What I learned in these past months is that there are a few key things that you and your team need for Scrum to work. One of them is transparency. The other one is discipline. If one of them is missing, you might just be heavily screwed.

When I said transparency, I could have just as well said communication. It sounds so clichée, but communication really is the key. I still like transparency better because it sums up nicely what Scrum is really about and good communication is the way to reach transparency. I don’t think you can have one without the other. Or, okay, you can communicate without actually being transparent. However, I don’t see how you get transparency without communication.

When you start working in a self-organizing team, stuff gets lost. It just happens. All the time. We’ve identified communication (or the lack thereof) as one of our key problems after the first sprint and we’re still working on improving ourselves. It’s surprisingly hard.

Which leads right to the other thing: discipline. It sounds so school-masterly, but it’s true. I’m not talking military drill discipline here, just a healthy dose of get-your-crap-together. Because truth is, if you don’t, the rest of the team will suffer for it. The lack of a team lead means that the team is responsible for what they do. There’s no single person in charge or responsible.

To be honest, it is kind of scary at times. Self-organizing sounds so cool in theory and it is kind of cool in practice. It has its drawbacks though. When there’s nobody to tell you what to do, there’s also nobody to tell you what not to do, what better to do or how to do what you do. The team has to figure out how to finish their goal and often that’s not as easy as it sounds.

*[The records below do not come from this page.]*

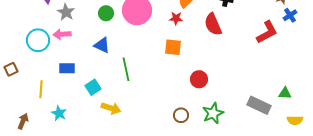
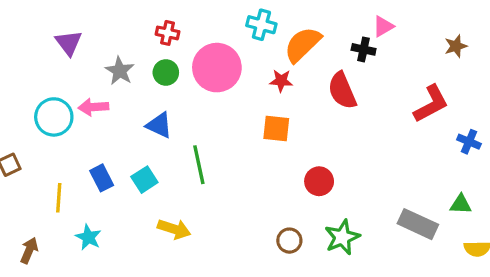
gray star: (66, 12) -> (120, 71), moved
blue cross: (290, 15) -> (469, 142), moved, turned -32
blue rectangle: (67, 68) -> (102, 178), moved, turned 63
cyan square: (93, 87) -> (144, 180), moved

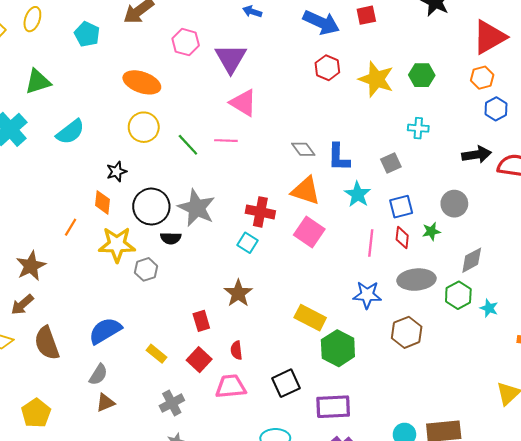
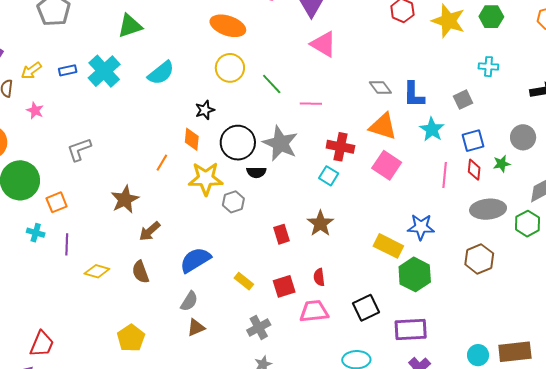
pink line: (226, 141) -> (311, 104), moved
blue star: (367, 295) -> (421, 227), moved
brown arrow: (22, 305) -> (150, 231), moved
red rectangle: (201, 321) -> (281, 234), moved
brown semicircle: (47, 343) -> (140, 272), size x0.7
red square: (199, 360) -> (284, 286), turned 30

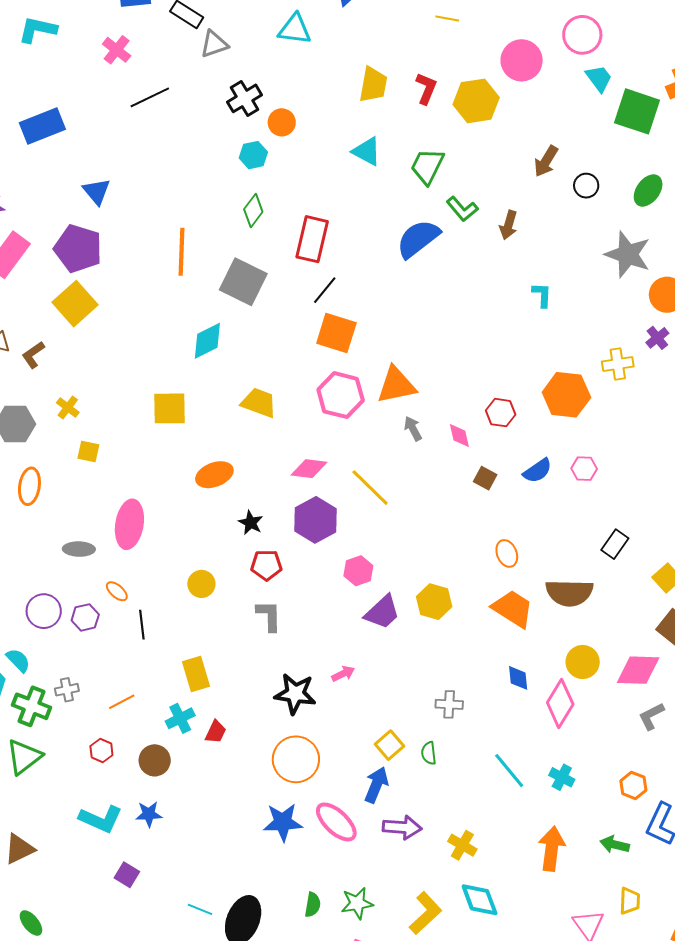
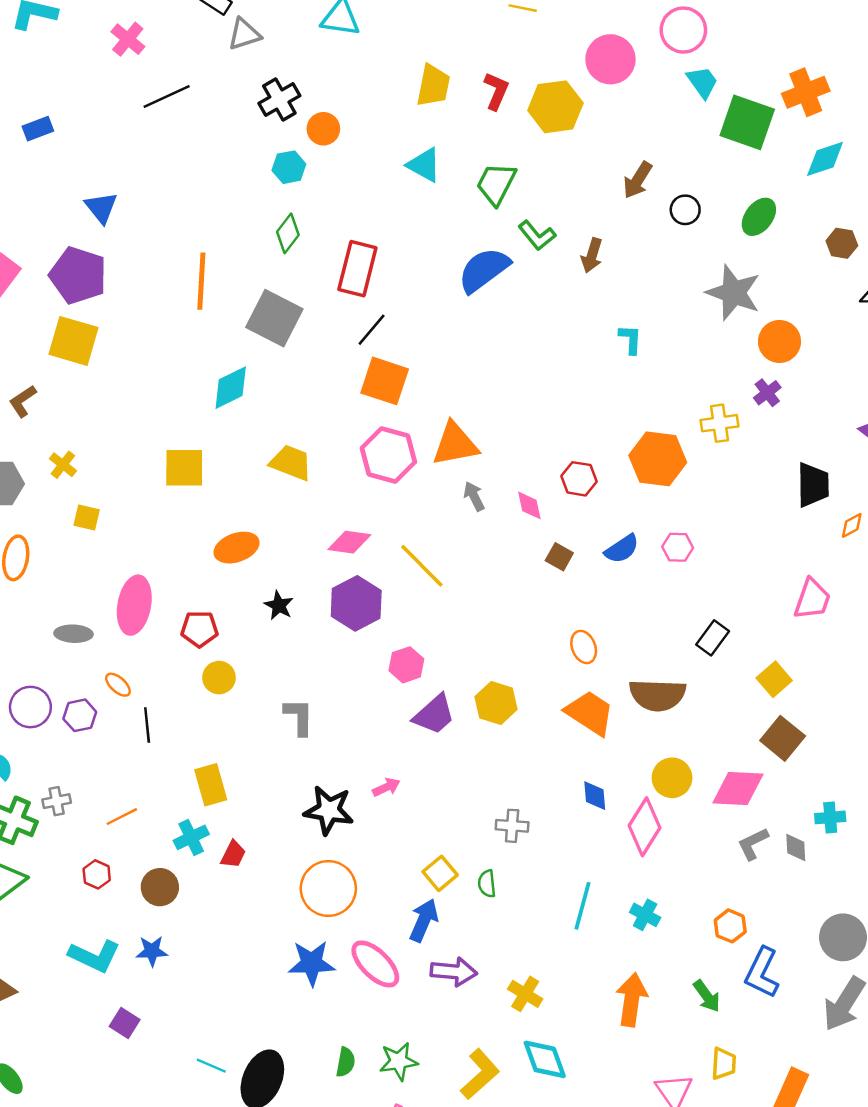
blue rectangle: (42, 126) -> (38, 129), size x0.6
yellow square: (75, 304) -> (74, 341), turned -33
red pentagon: (266, 565) -> (199, 629), moved
cyan line: (509, 771) -> (582, 906), turned 54
green arrow: (615, 845) -> (707, 996), turned -140

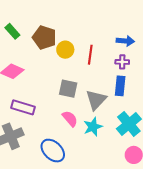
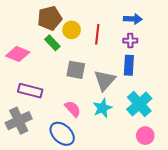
green rectangle: (12, 31) -> (52, 43), moved
brown pentagon: (44, 37) -> (50, 18), turned -30
pink semicircle: (70, 119) -> (73, 109), moved

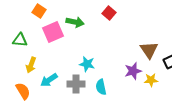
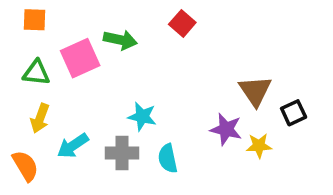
orange square: (39, 11) -> (35, 20), moved, turned -32
green triangle: (20, 40) -> (36, 73), moved
purple star: (133, 71) -> (226, 129), turned 30

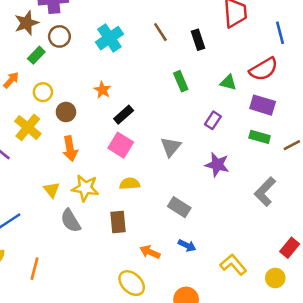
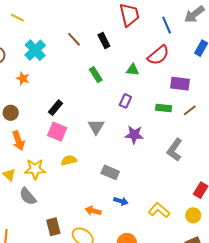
orange star: (102, 90) -> (23, 78), moved
purple rectangle: (263, 105) -> (180, 84), moved
brown rectangle: (118, 222) -> (53, 227), moved

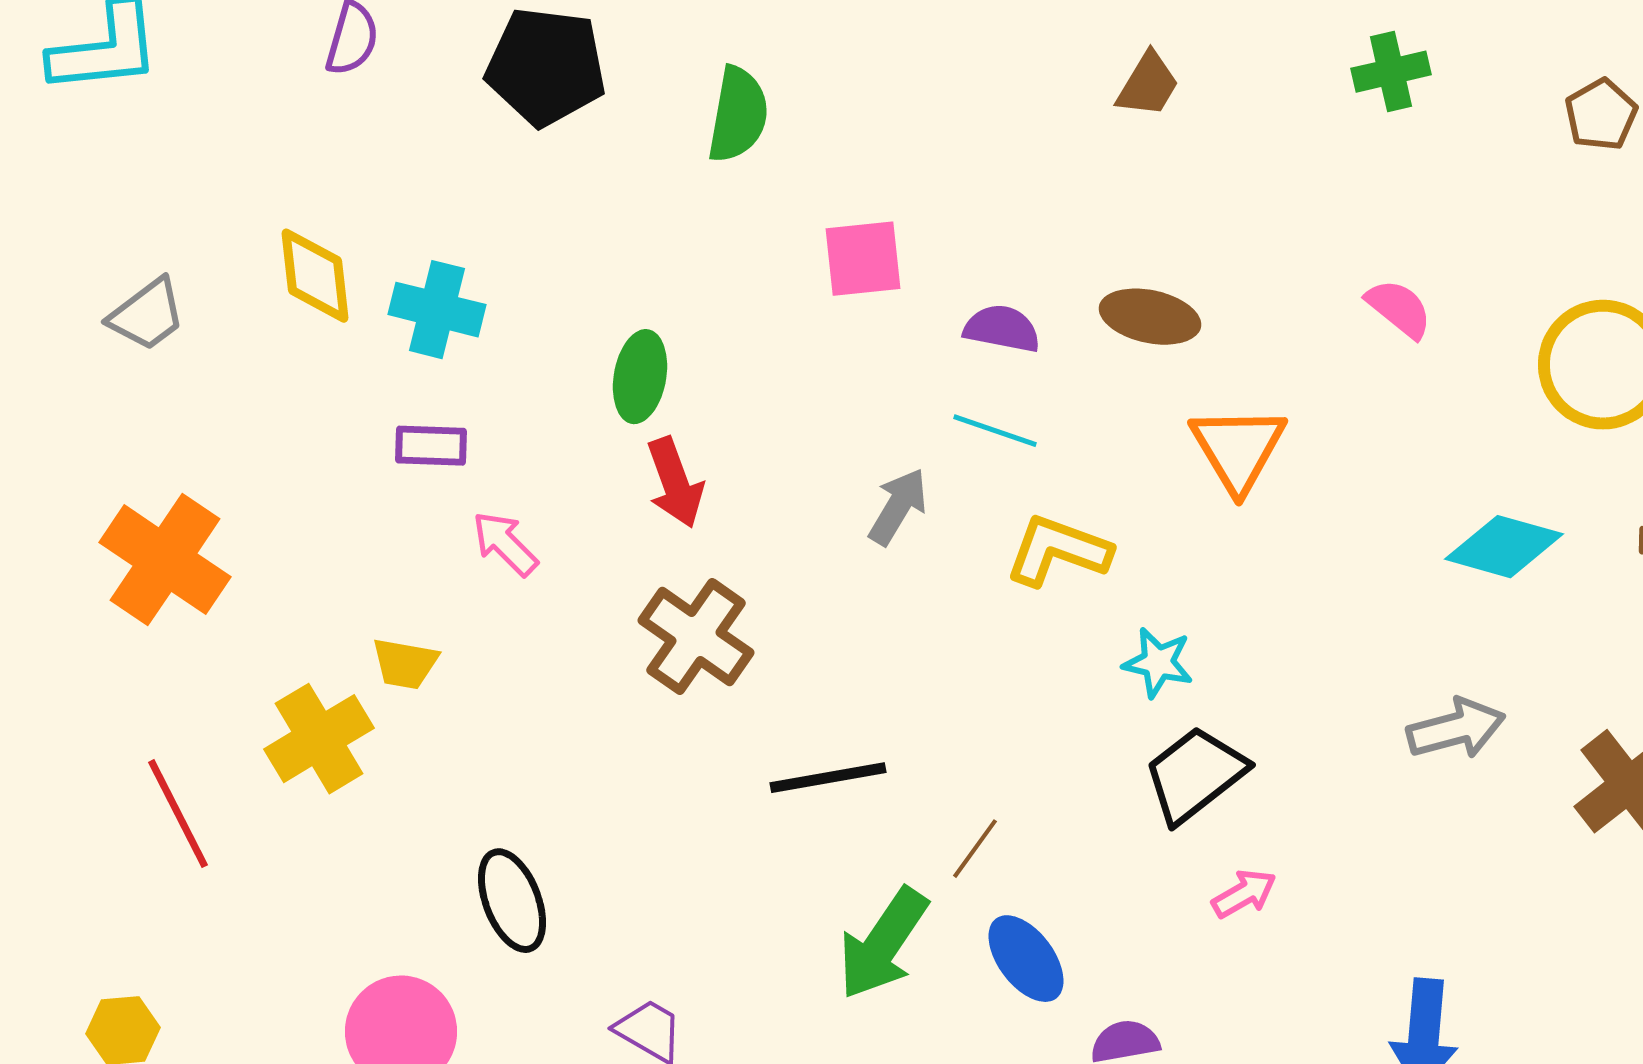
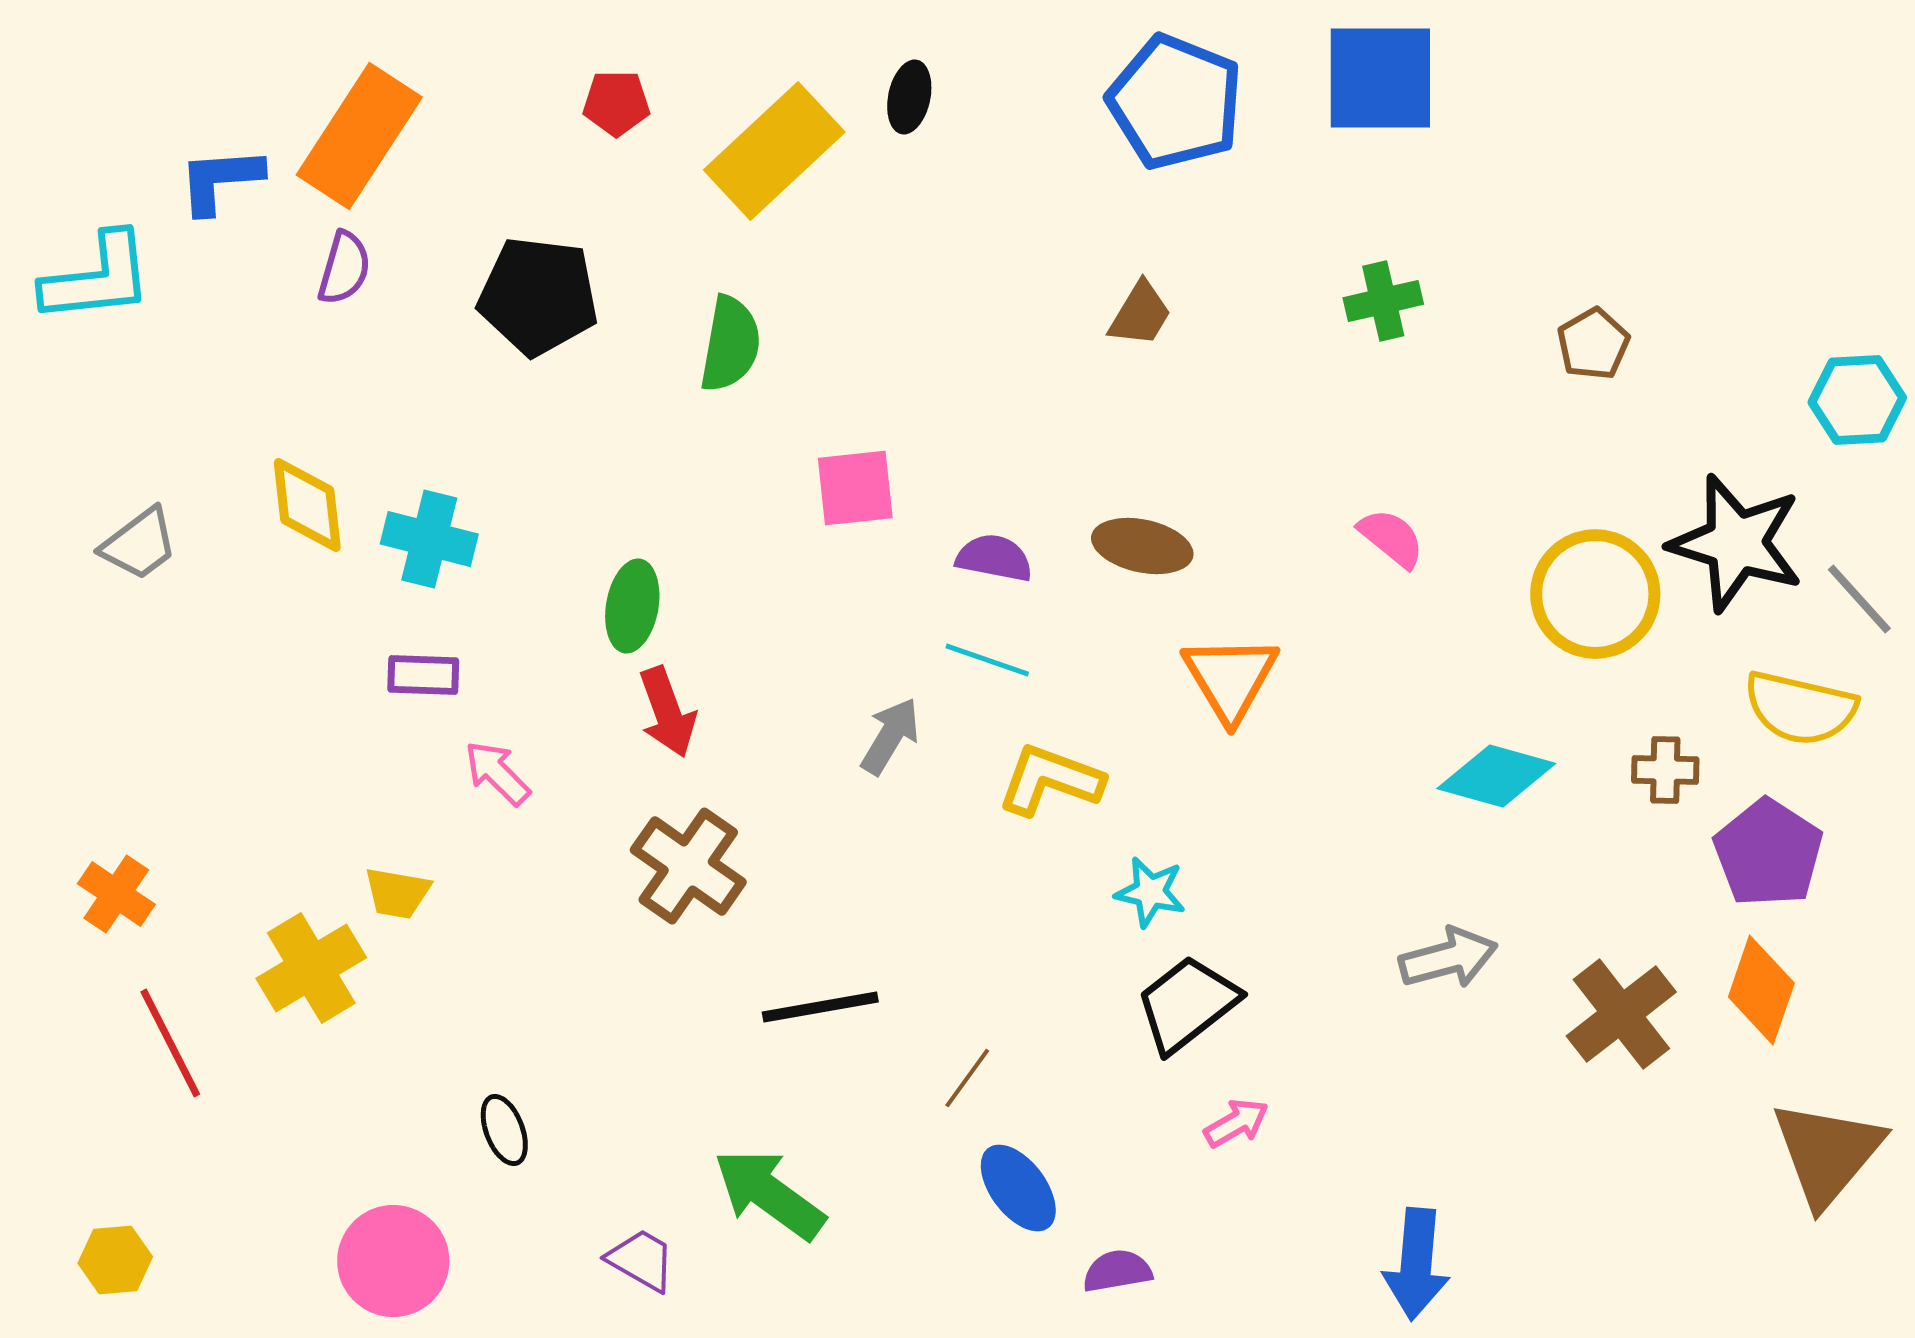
orange cross: (165, 560) -> (116, 894), moved, size x0.6
black ellipse: (512, 901) -> (504, 1130), size x0.7
green arrow: (883, 944) -> (769, 1194), moved, turned 92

When I talk about discipline in Scrum I’m talking about doing the best you can to get your tasks done. But more than that, I expect you to always think about what needs to be done to get everything delivered with the best quality possible. I expect you to not ignore any problems in hopes that they go away if we don’t talk about it. I expect you to think outside of the borders of the taskboard. Also, in times of increased crankiness, I expect you to suck up and be nice. We all have bad days.

Discipline doesn’t mean working non-stop cranking out code. It also doesn’t mean sticking to fixed rules and doing everything by textbook. And it should never ever mean not having fun.

Working in a self-organized team requires communication, transparency and discipline, because as a team member I depend on the rest of the team. In short: I need to trust my team to be able to work effectively. So I’d like to add trust as another key word for Scrum teams, but that’s a story for another post.